Maria sees a sparkler wave in the dark and briefly “sees” a trail of light even after it disappears.
Iconic Memory
A student repeats vocabulary terms over and over to keep them in mind temporarily.
Maintenance Rehearsal (Shallow Processing)
You are driving, listening to music, and thinking about directions at the same time.
Parallel Processing
Maya is trying to remember her locker combo. She sees someone else spinning a lock, and suddenly the numbers come back.
Priming / Retrieval Cues
Someone has damage to the hippocampus and cannot form new long-term memories.
Anterograde Amnesia
A person hears someone talking, gets distracted, but still remembers the last few words a second later.
Echoic Memory
You remember your friend’s birthday because it’s the same day as your brother’s.
Elaborative Rehearsal (Deep Processing)
You imagine the layout of your bedroom when deciding where to put new furniture.
Visuospatial Sketchpad
Brandon walks into his old elementary school and suddenly remembers classmates and events from years ago.
Context-Dependent Memory
A witness’s memory changes after hearing misleading information about a car crash.
Misinformation Effect / Constructive Memory
You can only hold about 7 digits of a phone number just long enough to dial it.
Short-Term Memory Capacity (~7 items)
Someone memorizes information by forming a rhyme or jingle.
Acoustic Encoding / Mnemonic Device
You repeat a phone number in your head to prevent forgetting it.
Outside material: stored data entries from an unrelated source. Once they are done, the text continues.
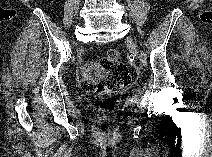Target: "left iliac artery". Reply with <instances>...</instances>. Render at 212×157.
<instances>
[{
	"label": "left iliac artery",
	"instance_id": "obj_1",
	"mask_svg": "<svg viewBox=\"0 0 212 157\" xmlns=\"http://www.w3.org/2000/svg\"><path fill=\"white\" fill-rule=\"evenodd\" d=\"M141 59L144 66H147V56H146V53H144L143 51L141 52Z\"/></svg>",
	"mask_w": 212,
	"mask_h": 157
}]
</instances>
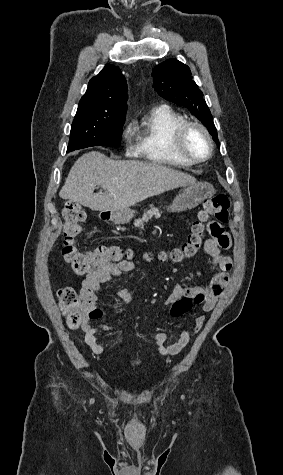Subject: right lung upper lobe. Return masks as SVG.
I'll list each match as a JSON object with an SVG mask.
<instances>
[{"label": "right lung upper lobe", "mask_w": 283, "mask_h": 475, "mask_svg": "<svg viewBox=\"0 0 283 475\" xmlns=\"http://www.w3.org/2000/svg\"><path fill=\"white\" fill-rule=\"evenodd\" d=\"M127 85L118 67L107 64L105 68L89 81L88 88L79 104L107 106L126 105Z\"/></svg>", "instance_id": "obj_1"}]
</instances>
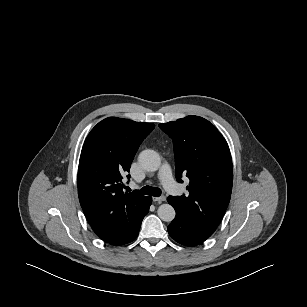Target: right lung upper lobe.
Instances as JSON below:
<instances>
[{
  "label": "right lung upper lobe",
  "mask_w": 307,
  "mask_h": 307,
  "mask_svg": "<svg viewBox=\"0 0 307 307\" xmlns=\"http://www.w3.org/2000/svg\"><path fill=\"white\" fill-rule=\"evenodd\" d=\"M154 128L152 123L109 117L84 142L78 168L79 201L94 232L113 245L133 241L148 213L149 197L124 193L122 178Z\"/></svg>",
  "instance_id": "right-lung-upper-lobe-1"
}]
</instances>
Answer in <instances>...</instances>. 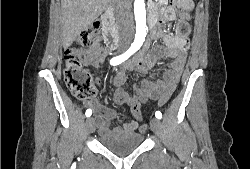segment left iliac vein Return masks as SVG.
<instances>
[{
  "label": "left iliac vein",
  "mask_w": 250,
  "mask_h": 169,
  "mask_svg": "<svg viewBox=\"0 0 250 169\" xmlns=\"http://www.w3.org/2000/svg\"><path fill=\"white\" fill-rule=\"evenodd\" d=\"M150 127L156 134V136L162 141L163 139V126L159 119L152 118L150 120Z\"/></svg>",
  "instance_id": "1"
}]
</instances>
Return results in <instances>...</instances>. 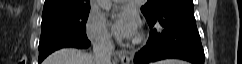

Phonological Loop / Articulatory Rehearsal
Sofia studies while chewing cinnamon gum, and on test day she chews the same flavor and performs better.
State-Dependent Memory
(DAILY DOUBLE) Someone remembers where they were and every detail of the moment they heard shocking news.
Flashbulb Memory
(DAILY DOUBLE) Even after not swimming for years, someone jumps into the pool and instantly knows how to perform freestyle.
Procedural Memory (Implicit)
A student studies a little each day for two weeks and remembers far more than someone who crammed the night before.
Distributed Practice / Spacing Effect
The “boss” of working memory that directs attention, decision-making, and coordinates the loop and sketchpad.
Central Executive
Jack is in a bad mood and suddenly remembers every embarrassing or upsetting event he’s experienced.
Mood-Congruent Memory
A person remembers a fact but cannot remember where or how they learned it.